Первые годы после выезда из Москвы Дэйвид перебивался тем, что толкал русских певцов и актеров в рестораны и на съемки в массовках; бизнес не очень-то получался; языковой барьер; учил английский по словарю, потом нанялся мажордомом к директору издательства, полагая, что, если погрузиться в англоговорящий мир, исключив общение со с в о и м и, дело сдвинется с мертвой точки. Мучительно стараясь понять босса и его гостей, тоскливо думал: «Эх, вас бы научить русскому, мы б горы своротили — с моими-то московскими связями! »; протолкнул хозяину томик мемуаров отказников, получил небольшие комиссионные; не бизнес; права на рукописи заметных людей эмиграции ему не передавали, слишком мелок; все чаще вспоминал Россию — вот где можно вертеть бизнес, если только имеешь голову на плечах…
Все изменилось в восемьдесят шестом, когда разрешили навещать родных, — сразу же полетел к сестре, та работала педиатром в Хабаровске, уезжать категорически отказалась: двое сыновей в институте, чего бога гневить?!
Дэйвид попал в поле зрения таможенного контроля, полиции и ФБР, когда он, вернувшись из очередного вояжа в Москву (это было два года назад), обратился к наиболее престижным охотничьим магазинам с предложением приобрести тульские ружья, сделанные ведущими русскими мастерами по спецзаказу. Его выслушали с явным интересом (никто так не умеет прощать коверканье своего языка, как американцы; страна интернационалистов, чистый Вавилон), попросили внести конкретные предложения, одобрили идею («фантастик», «марвэлэс»), но после того, как Дэйвид передал условия будущим партнерам, в дверь его маленькой однокомнатной квартиры на 23-й улице (неподалеку от отеля «Челси») позвонили около двух часов ночи; он посмотрел в глазок; н, а площадке стоял старик в дорогом желтом пальто ангорской шерсти, в руке трость с серебряным набалдашником; рядом с ним торчал молодой верзила в кожанке, с остервенением жевавший резинку.
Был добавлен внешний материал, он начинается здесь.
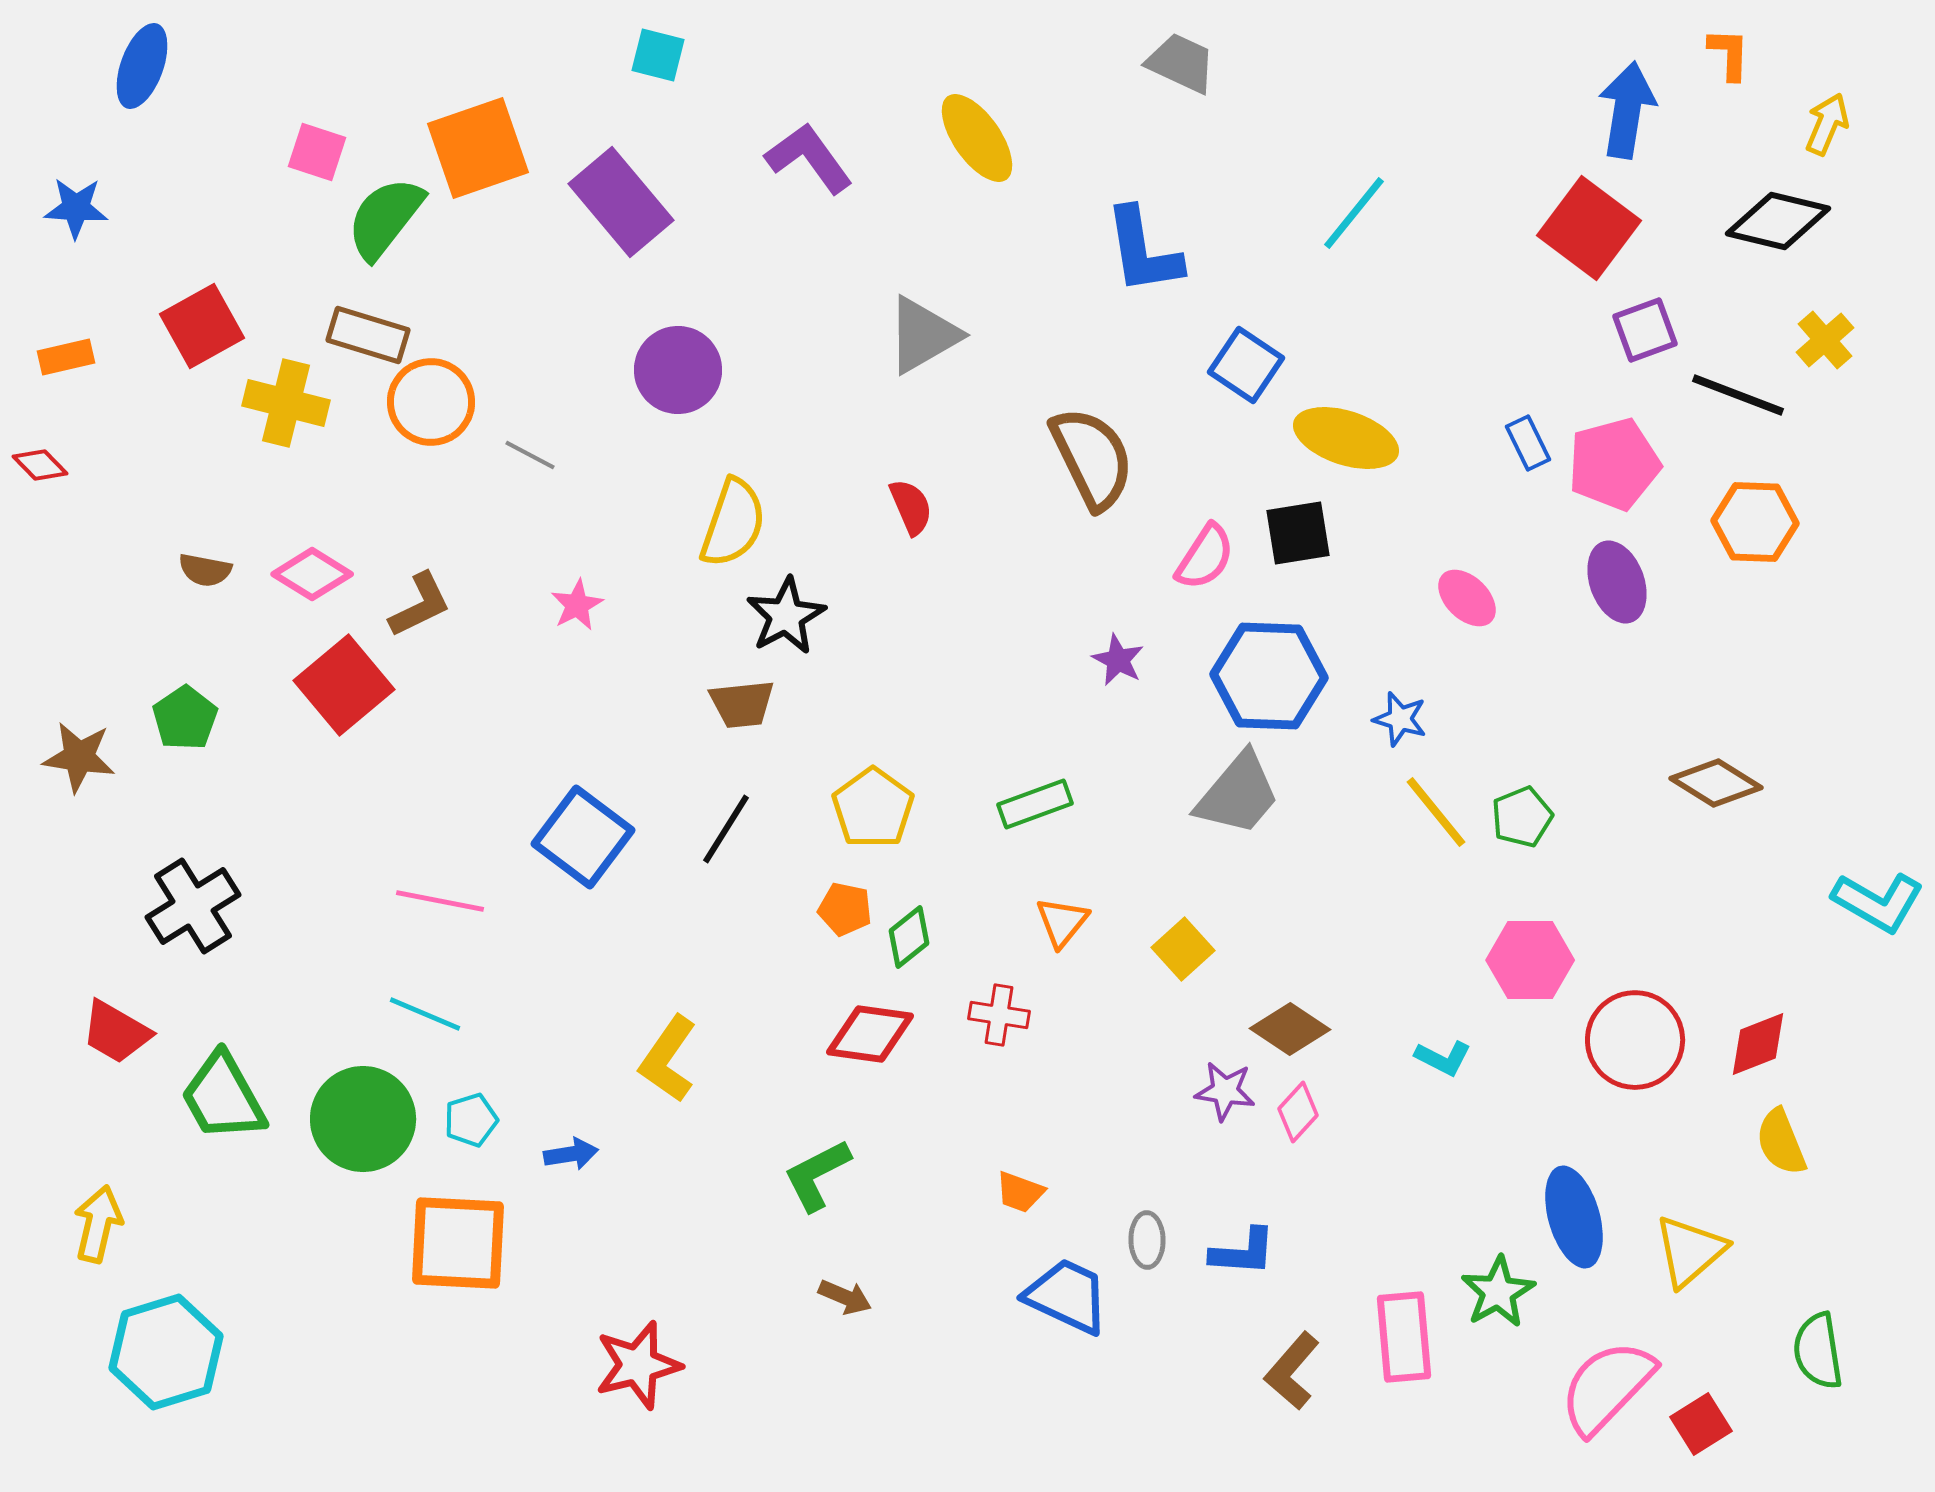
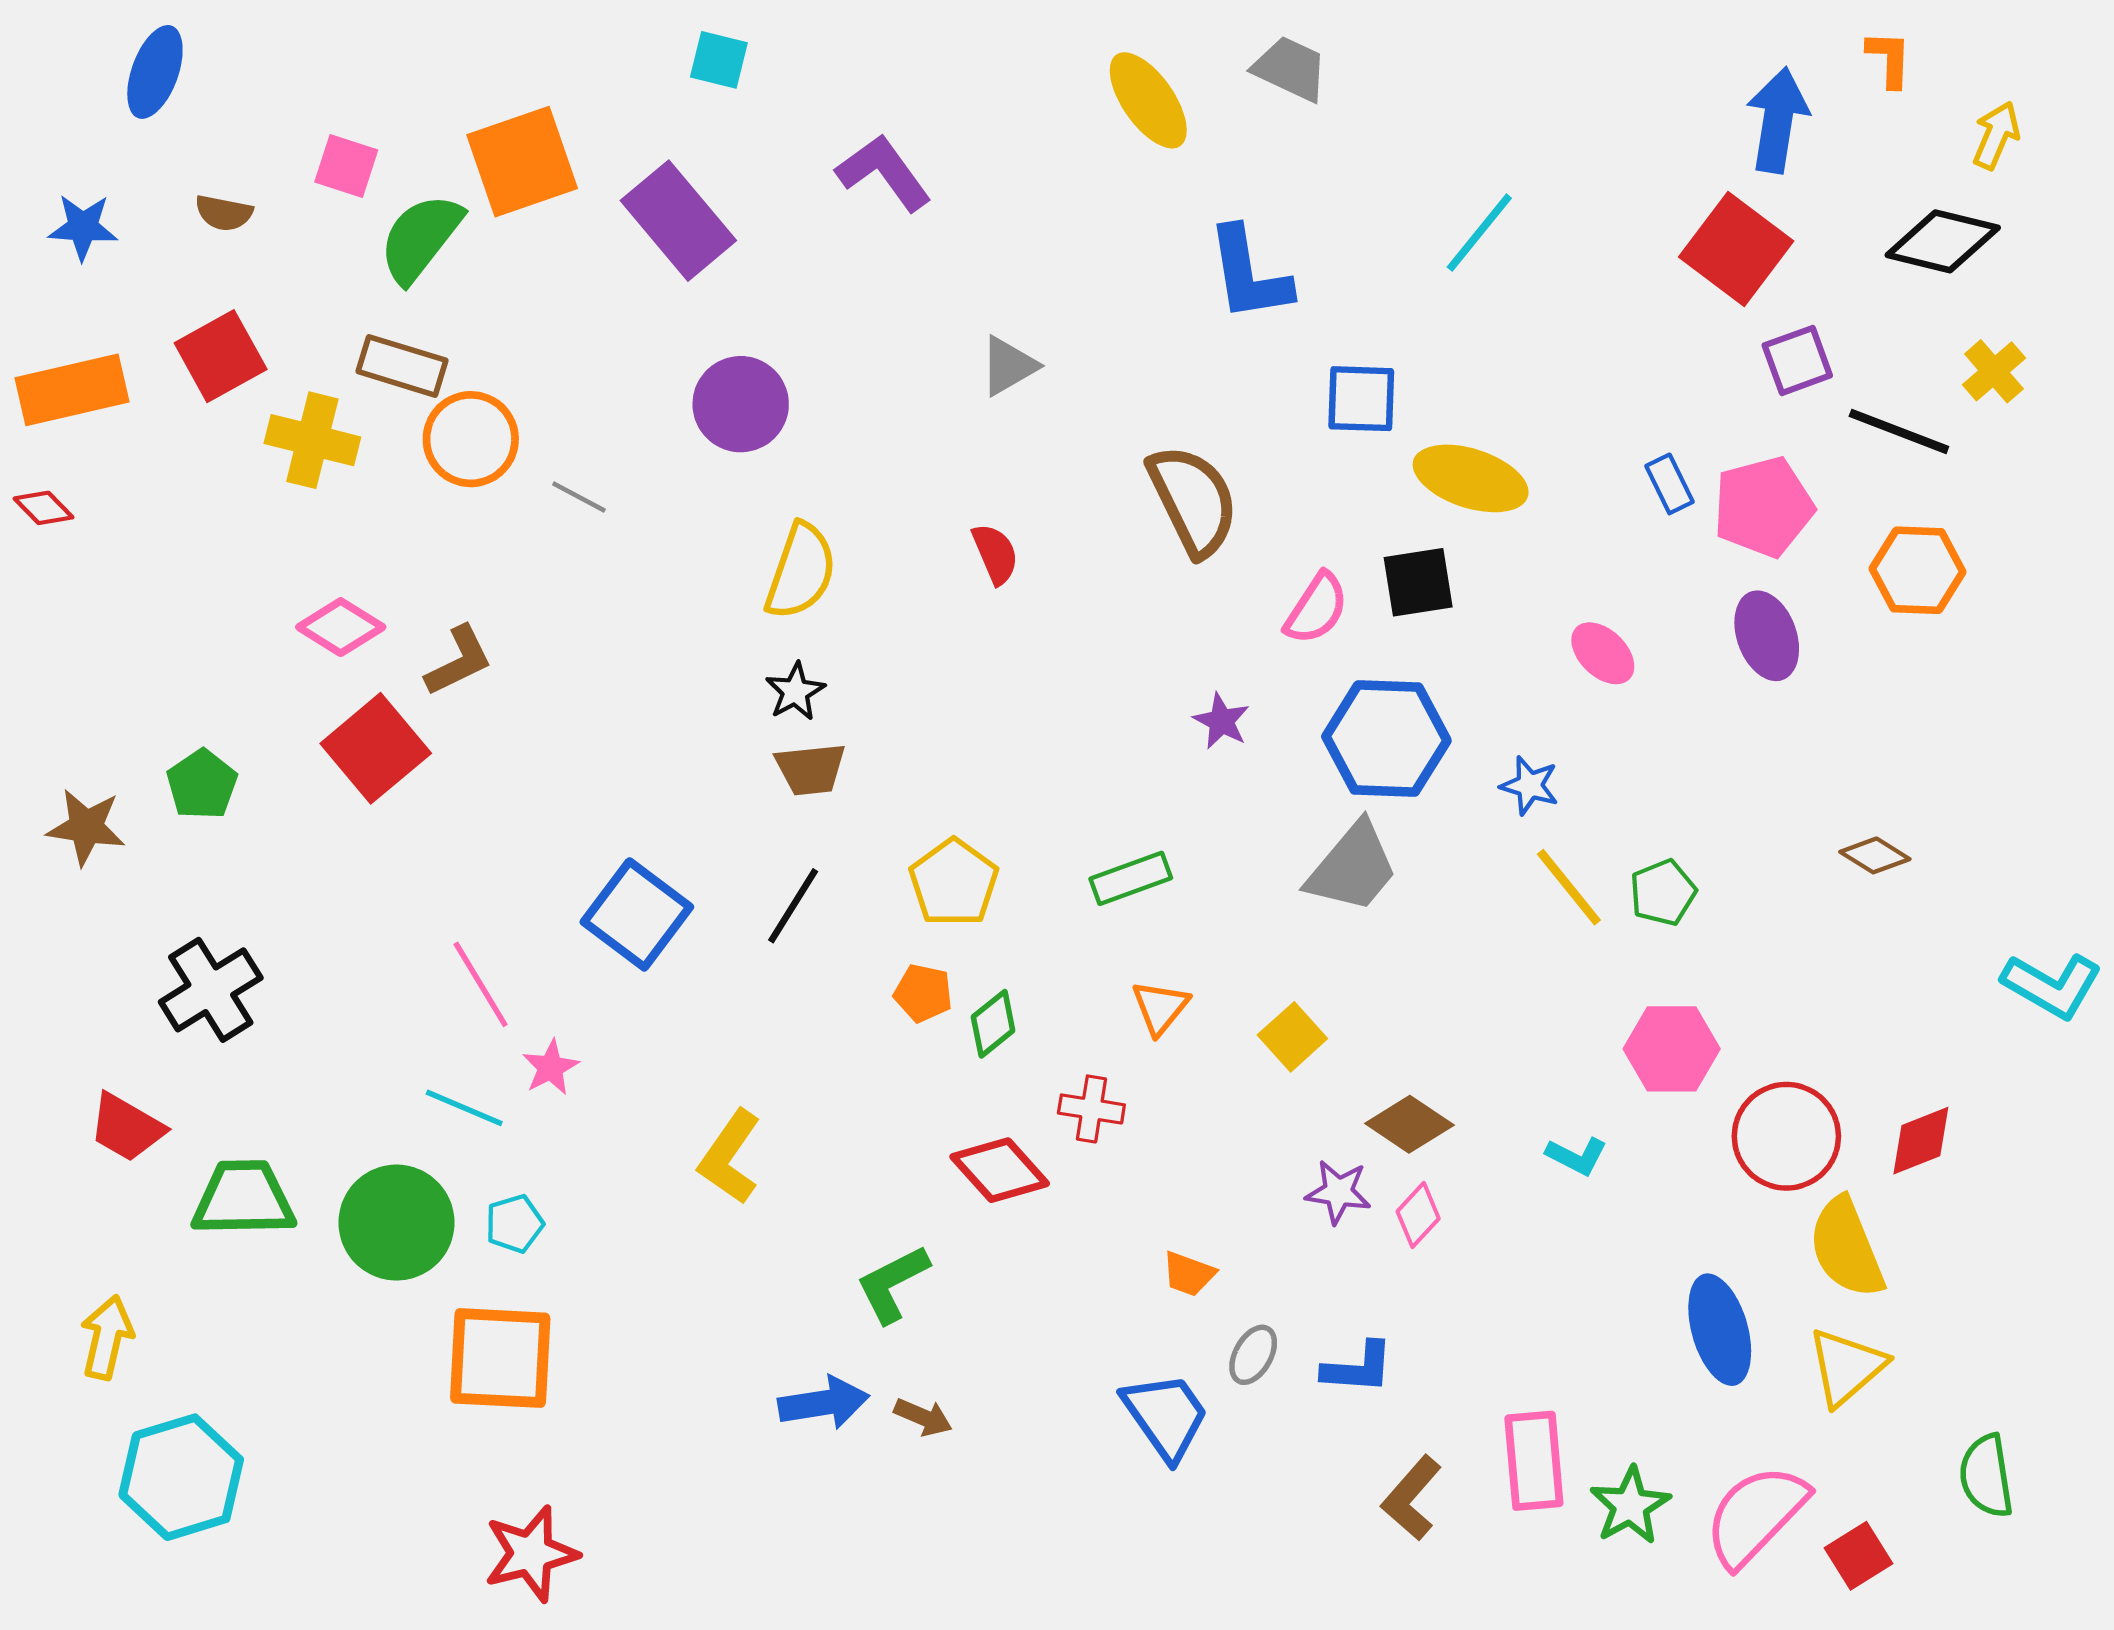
yellow ellipse: (977, 138) -> (1148, 100), moved
gray triangle: (923, 335) -> (1008, 366), size x0.7
orange rectangle: (66, 357) -> (72, 390), size x1.8
blue square: (1246, 365) -> (1361, 399), turned -32
brown semicircle: (205, 570) -> (224, 213), moved
pink star: (577, 605) -> (551, 1067), moved
black star: (786, 616) -> (795, 692), moved, size x0.7
brown diamond: (1716, 783) -> (1875, 855), size x0.7
pink line: (440, 901) -> (481, 984), turned 48
red diamond: (870, 1034) -> (1000, 1170), moved, turned 40
green trapezoid: (223, 1097) -> (243, 1199), turned 118
yellow semicircle: (1781, 1142) -> (1846, 1248), moved, size x1.4
blue arrow: (571, 1154) -> (824, 1403), moved, size x1.5
orange trapezoid: (1020, 1192) -> (1189, 1274), moved
gray ellipse: (1147, 1240) -> (1253, 1355), turned 30
green star: (1498, 1292) -> (1630, 1506), moved
blue trapezoid: (1067, 1296) -> (1166, 1416), turned 30
red star: (638, 1365) -> (531, 1554), moved

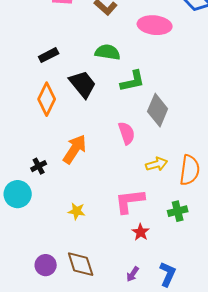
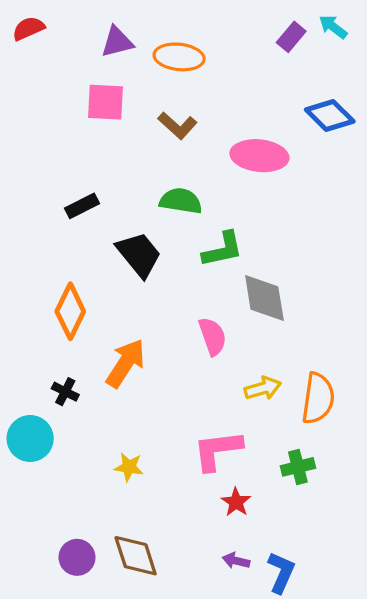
orange diamond: (47, 99) -> (70, 311), moved
gray diamond: (158, 110) -> (264, 298), turned -32
black cross: (39, 166) -> (65, 392), turned -35
purple arrow: (133, 274) -> (236, 561), moved, turned 70

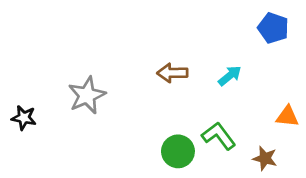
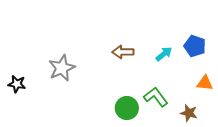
blue pentagon: (273, 28) -> (195, 46), moved

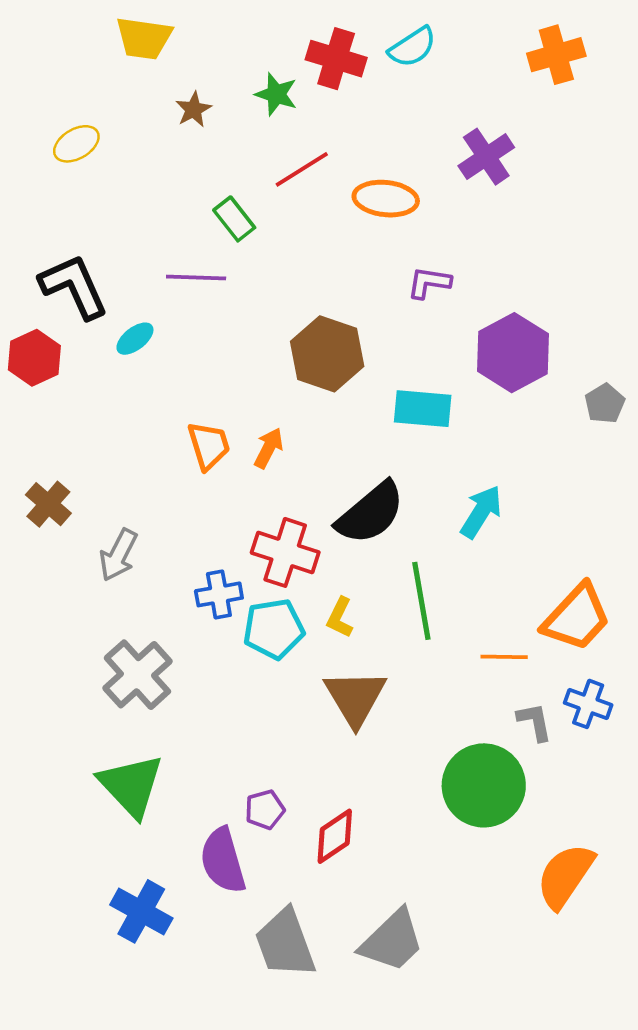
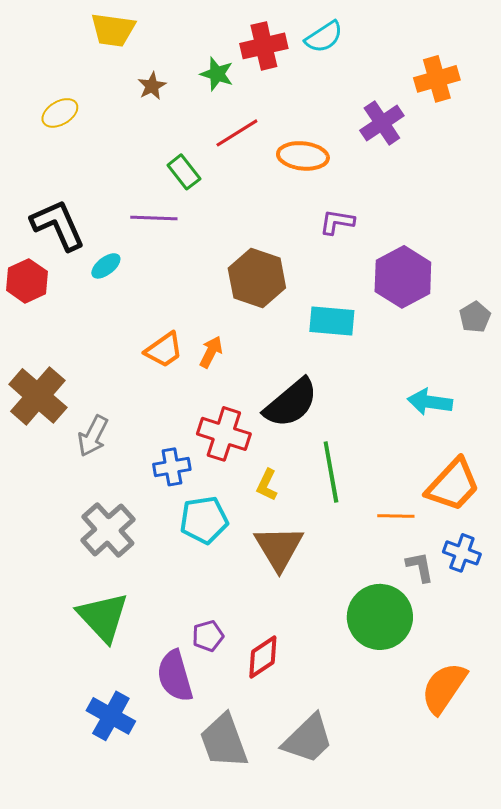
orange cross: (556, 55) -> (437, 79), moved
red cross: (336, 59) -> (264, 46), turned -30
orange trapezoid: (209, 446) -> (164, 350), turned 72
brown cross: (48, 504) -> (38, 396), size x1.6
cyan arrow: (481, 512) -> (430, 402), moved, turned -114
cyan pentagon: (274, 629) -> (204, 520), moved

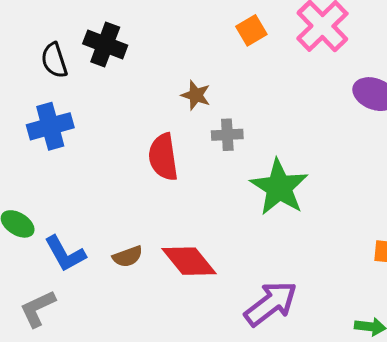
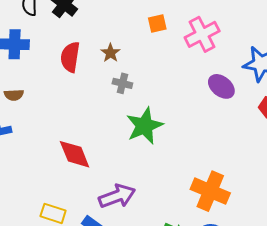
red semicircle: (163, 157) -> (70, 57), moved
brown semicircle: (128, 257) -> (14, 95), moved

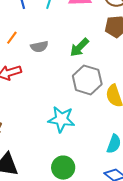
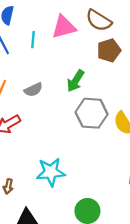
cyan star: (61, 119) -> (51, 172), moved

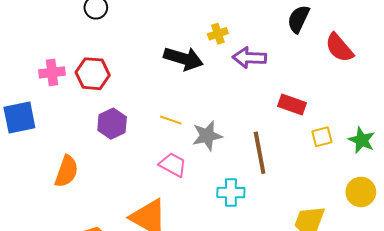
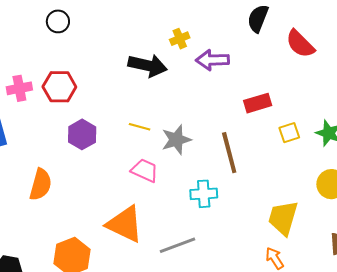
red rectangle: (292, 105) -> (258, 103), turned -32

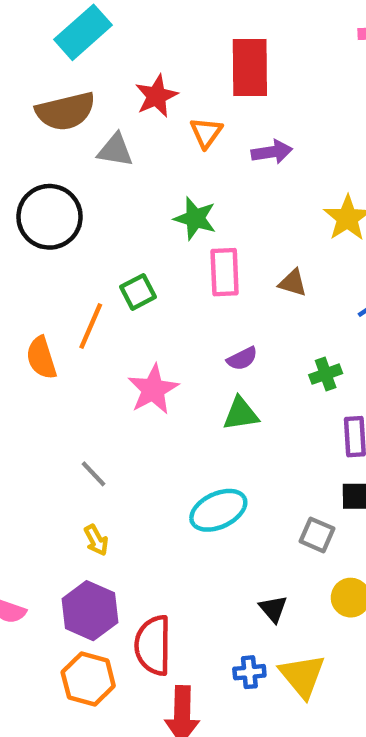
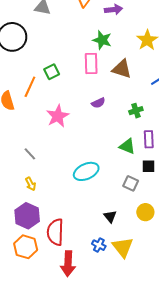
green star: (195, 218) -> (102, 40), moved
brown triangle: (293, 283) -> (122, 69), size x1.5
green triangle: (241, 414) -> (127, 146), moved, turned 30
blue cross: (249, 672) -> (99, 245), turned 32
— Кто? — спросил Джозеф Дэйвид, ощутив внезапный озноб. — Что вам надо?
— Меня зовут Петрилли, — ответил старик. — Я пришел к вам с добром… Это по поводу ружей… Пожалуйста, не бойтесь, отворите дверь…
— Я вас совершенно не боюсь! Почему я вас должен бояться?! Но вы не позвонили заранее и не сделали аппойнтмент… У меня гостья…
— Поговорим на кухне, — усмехнулся Петрилли. — Я тоже начинал работу в подвале, потом уж перебрался в особняк… Повторяю, не бойтесь, у нас п о к а нет к вам претензий. Я пришел с предложением… И зря вы сказали про девку. Лгать — дурно. У вас нет девки, мы следили за квартирой…
Словно загипнотизированный, Дэйвид открыл дверь, повторяя себе все время: «Идиот, звони в полицию! Что ты делаешь, безумец? »
Петрилли пальто снимать не стал, по-хозяйски вошел в комнату, обставленную старой мебелью, сел в скрипучее кресло; верзила замер в дверном проеме.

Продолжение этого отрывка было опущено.